BEGIN Available records

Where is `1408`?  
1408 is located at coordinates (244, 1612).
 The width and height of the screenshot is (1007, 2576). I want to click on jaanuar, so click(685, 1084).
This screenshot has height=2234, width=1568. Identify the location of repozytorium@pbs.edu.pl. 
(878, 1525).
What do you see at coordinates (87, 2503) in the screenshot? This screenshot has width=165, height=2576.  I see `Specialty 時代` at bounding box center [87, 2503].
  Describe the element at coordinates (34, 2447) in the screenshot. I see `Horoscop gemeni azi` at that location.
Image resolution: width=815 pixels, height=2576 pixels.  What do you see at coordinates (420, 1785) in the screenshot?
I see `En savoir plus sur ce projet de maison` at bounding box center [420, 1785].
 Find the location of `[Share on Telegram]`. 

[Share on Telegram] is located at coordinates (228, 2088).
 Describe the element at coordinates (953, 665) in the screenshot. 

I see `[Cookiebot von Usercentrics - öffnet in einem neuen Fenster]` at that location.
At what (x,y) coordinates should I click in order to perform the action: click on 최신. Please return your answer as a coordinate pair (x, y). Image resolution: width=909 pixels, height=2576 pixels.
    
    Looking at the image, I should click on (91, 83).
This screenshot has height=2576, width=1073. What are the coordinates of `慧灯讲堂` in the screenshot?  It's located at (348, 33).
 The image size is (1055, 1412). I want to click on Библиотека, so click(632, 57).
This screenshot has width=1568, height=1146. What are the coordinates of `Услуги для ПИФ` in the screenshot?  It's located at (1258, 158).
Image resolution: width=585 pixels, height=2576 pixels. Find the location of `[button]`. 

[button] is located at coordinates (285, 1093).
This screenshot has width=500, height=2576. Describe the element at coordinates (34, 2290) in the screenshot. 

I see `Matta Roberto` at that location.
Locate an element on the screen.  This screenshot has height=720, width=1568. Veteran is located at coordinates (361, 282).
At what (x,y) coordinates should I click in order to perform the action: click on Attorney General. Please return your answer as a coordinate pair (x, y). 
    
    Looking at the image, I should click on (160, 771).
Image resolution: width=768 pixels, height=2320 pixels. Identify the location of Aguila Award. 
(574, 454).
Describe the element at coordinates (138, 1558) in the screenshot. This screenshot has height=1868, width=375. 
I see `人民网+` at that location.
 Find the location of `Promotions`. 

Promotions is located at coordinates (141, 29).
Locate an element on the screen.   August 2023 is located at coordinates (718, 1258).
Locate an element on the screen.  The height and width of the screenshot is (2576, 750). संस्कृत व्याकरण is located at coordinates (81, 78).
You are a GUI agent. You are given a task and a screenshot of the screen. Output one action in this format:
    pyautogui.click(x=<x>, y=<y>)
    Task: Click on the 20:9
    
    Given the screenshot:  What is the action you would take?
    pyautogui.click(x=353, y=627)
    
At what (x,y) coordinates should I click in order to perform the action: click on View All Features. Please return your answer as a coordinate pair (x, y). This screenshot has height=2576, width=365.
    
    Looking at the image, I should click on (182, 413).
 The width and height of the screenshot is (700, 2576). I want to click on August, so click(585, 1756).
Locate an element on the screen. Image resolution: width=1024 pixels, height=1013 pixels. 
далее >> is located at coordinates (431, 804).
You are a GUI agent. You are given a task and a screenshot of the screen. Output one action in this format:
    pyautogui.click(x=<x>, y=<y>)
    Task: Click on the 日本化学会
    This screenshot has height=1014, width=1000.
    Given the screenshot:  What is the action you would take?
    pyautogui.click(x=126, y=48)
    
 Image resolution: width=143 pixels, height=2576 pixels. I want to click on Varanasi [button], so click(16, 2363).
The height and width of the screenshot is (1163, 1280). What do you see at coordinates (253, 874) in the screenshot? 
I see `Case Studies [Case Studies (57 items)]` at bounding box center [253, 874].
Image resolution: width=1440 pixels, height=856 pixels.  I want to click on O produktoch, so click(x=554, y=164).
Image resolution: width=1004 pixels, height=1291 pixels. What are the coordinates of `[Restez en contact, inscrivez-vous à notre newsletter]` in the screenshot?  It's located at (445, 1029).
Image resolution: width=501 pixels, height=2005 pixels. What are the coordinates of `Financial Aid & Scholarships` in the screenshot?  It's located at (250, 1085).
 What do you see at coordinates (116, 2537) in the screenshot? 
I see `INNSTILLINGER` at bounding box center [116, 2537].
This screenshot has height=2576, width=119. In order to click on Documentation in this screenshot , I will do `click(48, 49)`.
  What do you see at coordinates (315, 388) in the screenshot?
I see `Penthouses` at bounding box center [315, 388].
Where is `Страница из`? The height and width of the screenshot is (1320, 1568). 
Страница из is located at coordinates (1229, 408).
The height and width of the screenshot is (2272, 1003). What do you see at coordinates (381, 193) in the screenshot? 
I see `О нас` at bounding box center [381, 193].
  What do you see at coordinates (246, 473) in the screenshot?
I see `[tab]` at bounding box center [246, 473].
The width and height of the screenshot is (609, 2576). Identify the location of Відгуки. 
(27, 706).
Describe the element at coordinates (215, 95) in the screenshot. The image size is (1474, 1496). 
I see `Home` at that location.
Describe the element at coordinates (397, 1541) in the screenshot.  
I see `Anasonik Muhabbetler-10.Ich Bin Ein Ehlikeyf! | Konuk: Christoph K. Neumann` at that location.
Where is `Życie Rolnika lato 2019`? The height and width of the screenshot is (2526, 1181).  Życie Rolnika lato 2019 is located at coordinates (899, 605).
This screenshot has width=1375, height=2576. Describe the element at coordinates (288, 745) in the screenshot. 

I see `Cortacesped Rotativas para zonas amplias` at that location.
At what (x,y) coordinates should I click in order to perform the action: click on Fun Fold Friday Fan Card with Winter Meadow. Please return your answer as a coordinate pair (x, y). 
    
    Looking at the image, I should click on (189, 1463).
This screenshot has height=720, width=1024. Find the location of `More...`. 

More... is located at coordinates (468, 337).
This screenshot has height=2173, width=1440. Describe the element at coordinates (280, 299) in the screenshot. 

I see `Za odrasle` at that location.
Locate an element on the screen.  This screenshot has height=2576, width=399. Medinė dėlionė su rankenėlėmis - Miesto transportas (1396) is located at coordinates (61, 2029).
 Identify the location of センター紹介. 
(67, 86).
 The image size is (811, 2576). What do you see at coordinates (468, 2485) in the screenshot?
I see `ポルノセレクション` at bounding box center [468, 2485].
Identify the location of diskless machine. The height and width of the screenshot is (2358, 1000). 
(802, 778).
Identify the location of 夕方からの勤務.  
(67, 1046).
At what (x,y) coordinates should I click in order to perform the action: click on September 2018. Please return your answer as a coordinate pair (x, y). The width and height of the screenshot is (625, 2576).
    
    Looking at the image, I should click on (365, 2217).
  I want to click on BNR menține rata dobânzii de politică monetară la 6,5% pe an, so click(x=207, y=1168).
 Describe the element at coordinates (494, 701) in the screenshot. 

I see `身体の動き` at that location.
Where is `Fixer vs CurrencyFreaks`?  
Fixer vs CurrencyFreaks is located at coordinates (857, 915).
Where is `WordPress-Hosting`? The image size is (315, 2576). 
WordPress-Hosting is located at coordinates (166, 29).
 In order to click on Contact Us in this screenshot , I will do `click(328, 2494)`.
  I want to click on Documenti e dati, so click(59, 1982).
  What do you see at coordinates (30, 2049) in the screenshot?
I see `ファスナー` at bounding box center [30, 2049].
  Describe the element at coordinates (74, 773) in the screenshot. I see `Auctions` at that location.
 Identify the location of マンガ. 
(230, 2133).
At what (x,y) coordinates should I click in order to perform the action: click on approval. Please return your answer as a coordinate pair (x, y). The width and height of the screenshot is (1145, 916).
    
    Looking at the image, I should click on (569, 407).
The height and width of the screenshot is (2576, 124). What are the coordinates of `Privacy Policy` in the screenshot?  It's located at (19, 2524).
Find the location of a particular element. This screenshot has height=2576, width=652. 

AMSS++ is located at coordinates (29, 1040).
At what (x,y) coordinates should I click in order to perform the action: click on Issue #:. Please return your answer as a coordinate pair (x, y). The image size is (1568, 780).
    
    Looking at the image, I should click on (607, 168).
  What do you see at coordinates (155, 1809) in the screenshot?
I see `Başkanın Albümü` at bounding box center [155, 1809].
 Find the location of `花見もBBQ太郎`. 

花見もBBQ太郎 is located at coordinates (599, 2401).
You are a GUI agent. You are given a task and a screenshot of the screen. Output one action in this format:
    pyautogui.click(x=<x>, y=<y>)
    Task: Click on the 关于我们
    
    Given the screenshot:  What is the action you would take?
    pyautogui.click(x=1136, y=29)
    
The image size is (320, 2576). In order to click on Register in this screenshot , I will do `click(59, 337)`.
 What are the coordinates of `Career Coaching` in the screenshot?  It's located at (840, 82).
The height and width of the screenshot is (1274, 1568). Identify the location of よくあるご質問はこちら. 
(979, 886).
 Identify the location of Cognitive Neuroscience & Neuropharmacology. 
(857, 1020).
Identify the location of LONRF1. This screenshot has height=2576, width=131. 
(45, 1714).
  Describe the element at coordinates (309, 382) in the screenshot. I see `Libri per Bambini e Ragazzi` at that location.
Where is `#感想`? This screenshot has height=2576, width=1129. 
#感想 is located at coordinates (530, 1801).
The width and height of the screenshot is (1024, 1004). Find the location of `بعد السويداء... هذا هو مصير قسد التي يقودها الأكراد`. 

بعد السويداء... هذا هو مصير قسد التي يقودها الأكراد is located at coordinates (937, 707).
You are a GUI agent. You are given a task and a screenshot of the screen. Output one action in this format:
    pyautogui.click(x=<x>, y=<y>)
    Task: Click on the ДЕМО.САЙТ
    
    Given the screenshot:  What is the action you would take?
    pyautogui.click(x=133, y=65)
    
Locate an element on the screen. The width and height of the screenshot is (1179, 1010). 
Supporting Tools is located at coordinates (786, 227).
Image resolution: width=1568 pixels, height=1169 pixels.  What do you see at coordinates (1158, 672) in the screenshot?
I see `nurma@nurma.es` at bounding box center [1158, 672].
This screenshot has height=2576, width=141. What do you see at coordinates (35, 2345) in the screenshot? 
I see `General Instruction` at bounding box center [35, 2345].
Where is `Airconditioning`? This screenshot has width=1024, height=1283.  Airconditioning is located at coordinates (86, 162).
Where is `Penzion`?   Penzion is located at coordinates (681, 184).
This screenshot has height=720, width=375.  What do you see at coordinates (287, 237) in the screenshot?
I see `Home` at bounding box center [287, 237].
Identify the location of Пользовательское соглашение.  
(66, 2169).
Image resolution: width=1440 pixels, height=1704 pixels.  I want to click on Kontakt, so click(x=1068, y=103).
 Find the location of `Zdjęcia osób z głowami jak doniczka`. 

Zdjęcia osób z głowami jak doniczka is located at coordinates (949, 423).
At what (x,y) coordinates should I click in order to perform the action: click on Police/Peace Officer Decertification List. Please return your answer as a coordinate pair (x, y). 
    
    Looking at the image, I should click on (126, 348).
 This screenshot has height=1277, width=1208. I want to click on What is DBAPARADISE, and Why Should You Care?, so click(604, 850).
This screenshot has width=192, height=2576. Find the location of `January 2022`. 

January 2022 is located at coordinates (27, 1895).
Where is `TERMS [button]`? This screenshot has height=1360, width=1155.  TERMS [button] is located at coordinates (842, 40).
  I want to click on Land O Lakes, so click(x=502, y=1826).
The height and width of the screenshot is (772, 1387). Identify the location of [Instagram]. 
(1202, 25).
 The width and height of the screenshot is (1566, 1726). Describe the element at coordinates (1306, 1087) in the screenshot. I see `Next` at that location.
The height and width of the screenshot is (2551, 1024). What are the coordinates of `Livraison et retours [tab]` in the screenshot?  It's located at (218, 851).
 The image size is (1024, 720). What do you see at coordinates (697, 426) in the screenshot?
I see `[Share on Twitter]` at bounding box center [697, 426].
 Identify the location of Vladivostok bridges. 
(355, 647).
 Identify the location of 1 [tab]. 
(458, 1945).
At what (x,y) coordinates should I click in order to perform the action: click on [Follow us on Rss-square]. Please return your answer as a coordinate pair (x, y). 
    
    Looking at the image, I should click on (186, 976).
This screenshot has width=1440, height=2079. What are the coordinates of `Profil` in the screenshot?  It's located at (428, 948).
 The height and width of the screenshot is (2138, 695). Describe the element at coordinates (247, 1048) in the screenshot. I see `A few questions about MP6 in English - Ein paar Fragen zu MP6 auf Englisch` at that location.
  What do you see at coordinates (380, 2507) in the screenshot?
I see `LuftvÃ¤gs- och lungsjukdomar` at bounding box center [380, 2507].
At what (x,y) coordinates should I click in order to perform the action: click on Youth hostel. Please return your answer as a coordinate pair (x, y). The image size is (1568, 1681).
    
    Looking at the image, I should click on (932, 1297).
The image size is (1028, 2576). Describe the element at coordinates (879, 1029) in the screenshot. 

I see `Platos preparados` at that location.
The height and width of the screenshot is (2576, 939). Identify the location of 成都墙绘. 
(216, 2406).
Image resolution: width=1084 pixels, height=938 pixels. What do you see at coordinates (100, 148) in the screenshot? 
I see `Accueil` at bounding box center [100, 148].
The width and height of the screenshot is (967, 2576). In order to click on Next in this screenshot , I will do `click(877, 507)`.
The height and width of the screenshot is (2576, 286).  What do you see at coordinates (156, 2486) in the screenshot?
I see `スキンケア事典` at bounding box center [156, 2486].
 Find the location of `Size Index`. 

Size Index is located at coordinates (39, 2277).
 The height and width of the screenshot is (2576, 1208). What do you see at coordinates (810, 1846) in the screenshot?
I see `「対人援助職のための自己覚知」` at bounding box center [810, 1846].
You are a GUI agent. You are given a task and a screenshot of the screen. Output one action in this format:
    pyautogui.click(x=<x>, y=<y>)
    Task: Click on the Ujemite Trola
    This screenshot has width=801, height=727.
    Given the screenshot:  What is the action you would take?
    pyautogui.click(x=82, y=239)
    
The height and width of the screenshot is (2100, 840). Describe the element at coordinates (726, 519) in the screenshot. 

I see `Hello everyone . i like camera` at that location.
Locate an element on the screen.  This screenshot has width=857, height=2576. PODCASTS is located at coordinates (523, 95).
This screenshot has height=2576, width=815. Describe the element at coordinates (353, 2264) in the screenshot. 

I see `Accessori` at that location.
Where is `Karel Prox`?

END Available records

▶ Exercise brief
Taking the entries above, restate exactly those lines that fall between the line with "Locate an element on the screen. Image" and the line with "This screenshot has height=1014, width=1000.", keeping both of those lines too.

▶ Written answer
Locate an element on the screen. Image resolution: width=1024 pixels, height=1013 pixels. 
далее >> is located at coordinates (431, 804).
You are a GUI agent. You are given a task and a screenshot of the screen. Output one action in this format:
    pyautogui.click(x=<x>, y=<y>)
    Task: Click on the 日本化学会
    This screenshot has height=1014, width=1000.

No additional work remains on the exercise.